Kenya : les actions de secours sont maintenues, mais la situation demeure instable

13-02-2008 Interview

Tandis que des initiatives politiques sont prises pour mettre fin à la violence qui règne au Kenya depuis six semaines, le CICR prévient que la situation humanitaire demeure instable. Pascal Cuttat, chef de la délégation du CICR au Kenya, fait le point sur l’action de la Croix-Rouge et les défis à relever.

     

    ©ICRC      
   
    Pascal Cuttat      
          Qu’est-ce que la Croix-Rouge a entrepris jusqu’ici ?  

La Croix-Rouge du Kenya est le coordonnateur principal officiel des opérations de secours dans le pays et le CICR s’emploie à soutenir son action.
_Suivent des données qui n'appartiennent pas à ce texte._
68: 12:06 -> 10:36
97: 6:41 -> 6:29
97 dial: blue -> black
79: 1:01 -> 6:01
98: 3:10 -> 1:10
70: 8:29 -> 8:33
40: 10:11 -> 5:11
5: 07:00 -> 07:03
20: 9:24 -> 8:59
La Croix-Rouge distribue des vivres (fournies par le Programme alimentaire mondial, des donateurs privés et le Gouvernement), des vêtement s donnés par des Kényens et des articles ménagers de première nécessité.
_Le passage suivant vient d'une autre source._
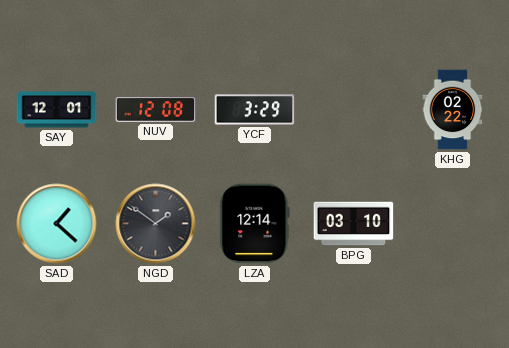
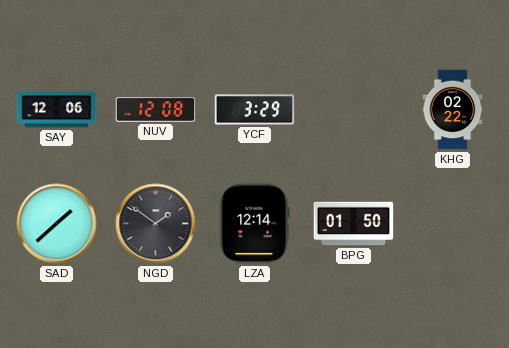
SAY: 12:01 -> 12:06
SAD: 1:22 -> 1:38
BPG: 03:10 -> 01:50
Dans les camps, le CICR travaille en collaboration avec divers organismes des Nations Unies et d’autres organisations non gouvernementales, afin d’assurer une bonne gestion des camps et des services appropriés. Il a également aménagé des systèmes d'approvisionnement en eau et d'assainissement, et mis en place des dispensaires et un soutien psychosocial.

L’Agence centrale de recherches du CICR s’attache à réunir les membres de familles qui ont été séparés par la crise, en accordant une attention particulière aux enfants non accompagnés et aux personnes âgées. En outre, elle rencontre régulièrement le Gouvernement et d'autres autorités pour les sensibiliser aux problèmes humanitaires et leur demander instamment de prendre des mesures appropriées.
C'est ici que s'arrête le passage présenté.